Data Centre may become India’s economic growth engine; likely to generate large-scale investments, jobs

Updated: July 24, 2020 4:28 PM

With the government laying more emphasis on self-reliance and data protection through data localisation, the demand for data centre outsourcing market in India is expected to grow by 25 per cent CAGR by 2023-24 to touch $5 billion.

data centre, data privacy, economic growthA data centre hosts physical infrastructure at secured facilities that house a series of computer networks that remotely store, process, and disseminates information and data organised around a business entity.

Niranjan Hiranandani

While the Coronavirus situation may have got most economic activities to disrupt and most sectors looking at an uncertain future, there is one sector which is expected to generate huge investments, create new employment opportunities and grow consistently even post the COVID scenario. It is the business of data centre outsourcing. There are several reasons for the same. Firstly the lockdown has led to a series of activities which has resulted in the spurt in demand for data in India. People who want to use their time constructively have started using digital means to operate their business or profession. There are video meetings and webinars happening remotely where people are registering and getting connected. Schools are working online. There has been a 25 per cent increase in people getting hooked on to social media to get connected to their friends and relatives. Even offices are allowing people to work remotely from their homes.

Need to safeguard data

The central government has also initiated the call for Atma Nirbhar Bharat or self- reliant India, where emphases would be laid on localisation. This also includes data and privacy protection of Indian citizens against any infringement by foreign authorities. There are several models of mobile phones which are available very cheap in India add to it the more affordable data connection.

This has resulted in a boost not only in urban but even in rural areas of India. According to the data by the Internet & Mobile Association of India (IAMAI), there has been an increase to the tune of 30 million users. Also during the first week of the lockdown, there was a 13 per cent increase in the internet data usage stated the report by the telecom ministry which is due to everyone working from home, live streaming of content, and accessing various social media platforms.

The coronavirus lockdown has accentuated the usage of data and has increased the demand for bandwidth as well as storage capacities. India is the second-largest data growing digital economy in the world. By the end of the year 2025, there will be almost 850 million smartphone users and 200 million Smart TVs consumers in India and will be collectively consuming more than five hours of video data per device per day.
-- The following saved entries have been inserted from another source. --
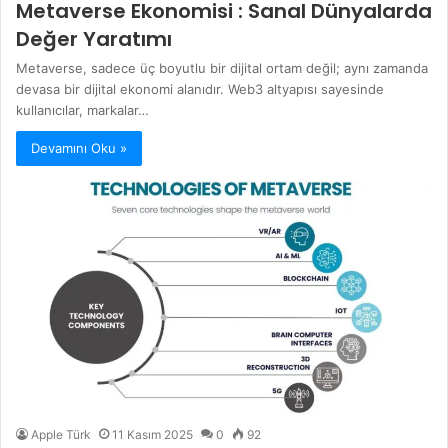
Metaverse Ekonomisi : Sanal Dünyalarda
Değer Yaratımı
Metaverse, sadece üç boyutlu bir dijital ortam değil; aynı zamanda
devasa bir dijital ekonomi alanıdır. Web3 altyapısı sayesinde
kullanıcılar, markalar…
Devamını Oku »
Apple Türk
11 Kasım 2025
0
92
With a constant increase in data usage, so are their storage requirements. There has been a massive increase in the data being generated both by the business enterprises and consumers. This is where the utility of the data centre for the storage of data, thus providing optimum endurance for executing a particular process comes in picture.
As consumers use more and more data, the demand for data centres also increases.
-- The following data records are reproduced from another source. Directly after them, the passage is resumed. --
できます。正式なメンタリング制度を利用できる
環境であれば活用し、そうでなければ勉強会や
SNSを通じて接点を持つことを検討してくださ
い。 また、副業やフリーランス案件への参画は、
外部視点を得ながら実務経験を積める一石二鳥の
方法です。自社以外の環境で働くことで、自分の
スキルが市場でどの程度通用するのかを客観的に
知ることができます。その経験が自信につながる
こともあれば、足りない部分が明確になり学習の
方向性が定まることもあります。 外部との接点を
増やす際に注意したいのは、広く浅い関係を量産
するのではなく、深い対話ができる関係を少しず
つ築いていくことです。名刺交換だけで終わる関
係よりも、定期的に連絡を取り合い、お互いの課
How does the data centre operate?

A data centre hosts physical infrastructure at secured facilities that house a series of computer networks that remotely store, process, and disseminates information and data organised around a business entity. For several businesses, setting up a dedicated data centre is not feasible if you factor in the costs of setting up the infrastructure. By outsourcing your data centre, you can get the facilities at a fraction of the costs with several added advantages like zero maintenance, scalability, and risk management.
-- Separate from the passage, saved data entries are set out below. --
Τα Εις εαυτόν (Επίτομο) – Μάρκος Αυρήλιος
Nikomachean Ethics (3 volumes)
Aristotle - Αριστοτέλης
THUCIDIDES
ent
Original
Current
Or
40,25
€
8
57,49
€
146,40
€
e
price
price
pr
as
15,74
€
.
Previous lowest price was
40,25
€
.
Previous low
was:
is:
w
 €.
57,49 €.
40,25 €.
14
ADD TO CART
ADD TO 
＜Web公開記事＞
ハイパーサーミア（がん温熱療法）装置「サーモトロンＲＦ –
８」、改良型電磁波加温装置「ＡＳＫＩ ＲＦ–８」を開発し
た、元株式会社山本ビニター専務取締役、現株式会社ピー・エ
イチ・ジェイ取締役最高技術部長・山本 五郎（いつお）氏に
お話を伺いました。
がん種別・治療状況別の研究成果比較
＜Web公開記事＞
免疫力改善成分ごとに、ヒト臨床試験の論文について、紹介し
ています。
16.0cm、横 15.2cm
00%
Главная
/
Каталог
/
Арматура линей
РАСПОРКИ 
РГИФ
The adoption of such cloud-based services is increasing on a global level as it removes the need for hardware and allows users to access computing resources anytime. The concept of the data centre is not new in India and has been there since early 2000. However, it was privatised only around the year 2005. You may recall that during the dotcom boom, there were hundreds of web portals being launched daily in India. Though the ownership was India, these companies needed a foreign host situated in a country like the USA. The reason was simple. At that time, the power supply infrastructure in India was not reliable, and these companies did not want to take a chance.

But now a lot of things have changed. The demand for data has gone up multiple folds, and government policies are also favourable. Several state governments have started offering huge incentives for companies wanting to set up data centres in their state. Plus most large companies setting up data centres have their dedicated power plant to take care of the issue of power fluctuations in the country.

Expected Investment Growth

It is estimated that an investment of around $10 billion is expected to happen in the data centre space in the near future. This is going to give a lot of boost to several allied industries. A sizable portion of this investment is going to happen in constructing the infrastructure. There will be thousands of new jobs created with the demand for IT specialists, engineers, and people in the ancillary services going up.

Secondly, the government’s decision laying emphasis on the localisation of data storage and preventing it from going outside the country is a huge step which would boost the data centre development in the country. A report by the AIMA estimates that through greater penetration of digital technologies in India and greater openness to data flows could result in a fourteen-fold increase in value to India’s domestic sectors and will touch a figure of $512 billion by 2030. Though the adoption and implementation of cloud applications in India are still at a small stage, its importance is only going to grow as many businesses are getting convinced that this is the only way forward to scale up their business growth.

Niranjan Hiranandani is the National President of ASSOCHAM. Views expressed are the author’s personal.